Claudia Polledri, commissaire d’exposition (Québec/Italie)

Pour notre 10e anniversaire, nous avons le privilège de vous offrir Iran : poésies visuelles, un parcours spécialement conçu pour les Rencontres internationales de la photographie en Gaspésie.

« Articulée en quatre volets, Iran : poésies visuelles propose un parcours sur la photographie artistique contemporaine en Iran à travers l’œuvre de 17 photographes, dont Bahman Jalali (1944-2010) et Yahya Dehghanpour (né en 1941). À ces figures de référence de la photographie iranienne s’ajoutent de nombreux artistes établis sur la scène internationale et des photographes émergents. Le propos de l’exposition est de questionner la portée poétique de l’image photographique, entre savoir et imagination.

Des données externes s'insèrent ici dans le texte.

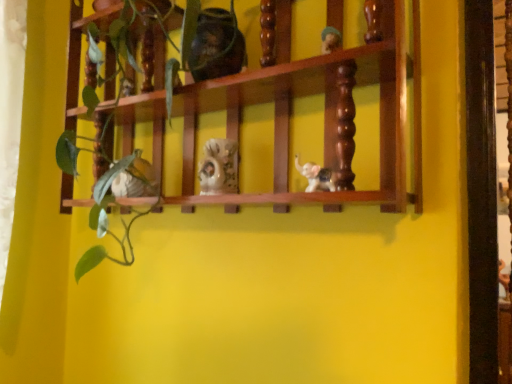 Question: Which direction should I rotate to face matte ceramic elephant at center, which is the 1th toy from bottom to top, — up or down?

Choices:
 (A) up
 (B) down

Answer: (A)

Question: Which direction should I rotate to look at matte brown vase at upper center, which is the 4th toy from bottom to top?

Choices:
 (A) left
 (B) right

Answer: (A)

Question: Can you confirm if matte brown vase at upper center, which ranks as the second toy in left-to-right order, is smaller than porcelain figurine at center, which is the 2th toy from top to bottom?

Choices:
 (A) no
 (B) yes

Answer: (A)

Question: Is matte brown vase at upper center, which is the 4th toy from bottom to top, behind porcelain figurine at center, which is the third toy in left-to-right order?

Choices:
 (A) no
 (B) yes

Answer: (A)

Question: Considering the relative sizes of matte brown vase at upper center, which is the 4th toy from bottom to top, and porcelain figurine at center, which is the 2th toy from top to bottom, in the image provided, is matte brown vase at upper center, which is the 4th toy from bottom to top, bigger than porcelain figurine at center, which is the 2th toy from top to bottom,?

Choices:
 (A) no
 (B) yes

Answer: (B)

Question: Can you confirm if matte brown vase at upper center, the third toy in the right-to-left sequence, is taller than porcelain figurine at center, which is the third toy in left-to-right order?

Choices:
 (A) yes
 (B) no

Answer: (A)

Question: Can you confirm if matte brown vase at upper center, which ranks as the second toy in left-to-right order, is positioned to the left of porcelain figurine at center, which is the third toy in bottom-to-top order?

Choices:
 (A) yes
 (B) no

Answer: (A)

Question: From a real-world perspective, does matte brown vase at upper center, the third toy in the right-to-left sequence, sit lower than porcelain figurine at center, which is the third toy in left-to-right order?

Choices:
 (A) no
 (B) yes

Answer: (A)

Question: Can you confirm if matte ceramic elephant at center, the 1th toy in the right-to-left sequence, is positioned to the left of matte ceramic elephant at center, the second toy positioned from the bottom?

Choices:
 (A) yes
 (B) no

Answer: (B)

Question: Does matte ceramic elephant at center, the 1th toy in the right-to-left sequence, come behind matte ceramic elephant at center, the second toy positioned from the bottom?

Choices:
 (A) yes
 (B) no

Answer: (B)

Question: Can you confirm if matte ceramic elephant at center, the 1th toy in the right-to-left sequence, is bigger than matte ceramic elephant at center, which appears as the 1th toy when viewed from the left?

Choices:
 (A) yes
 (B) no

Answer: (B)

Question: Is matte ceramic elephant at center, which appears as the 1th toy when viewed from the left, a part of matte ceramic elephant at center, the fourth toy from the top?

Choices:
 (A) yes
 (B) no

Answer: (B)

Question: From the image's perspective, would you say matte ceramic elephant at center, which is the 1th toy from bottom to top, is shown under matte ceramic elephant at center, which ranks as the 3th toy in top-to-bottom order?

Choices:
 (A) yes
 (B) no

Answer: (A)

Question: Considering the relative sizes of matte ceramic elephant at center, which is the 1th toy from bottom to top, and matte ceramic elephant at center, which appears as the 1th toy when viewed from the left, in the image provided, is matte ceramic elephant at center, which is the 1th toy from bottom to top, wider than matte ceramic elephant at center, which appears as the 1th toy when viewed from the left,?

Choices:
 (A) yes
 (B) no

Answer: (B)

Question: Is matte ceramic elephant at center, the fourth toy from the top, positioned in front of porcelain figurine at center, which ranks as the second toy in right-to-left order?

Choices:
 (A) no
 (B) yes

Answer: (B)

« Le parcours Iran : poésies visuelles se situe dans le sillage de l’exposition Iran, année 38 (2017). Présentée aux Rencontres de la photographie d’Arles (France) par Anahita Ghabaian (Silk Road Gallery) et Newsha Tavakolian (agence Magnum), elle se terminait avec un hommage à Abbas Kiarostami et à son “cinéma-poète”. Mais si le trait poétique du cinéma iranien a déjà été largement souligné, qu’en est-il de la relation entre photographie et poésie? Voilà ce que nous avons voulu explorer.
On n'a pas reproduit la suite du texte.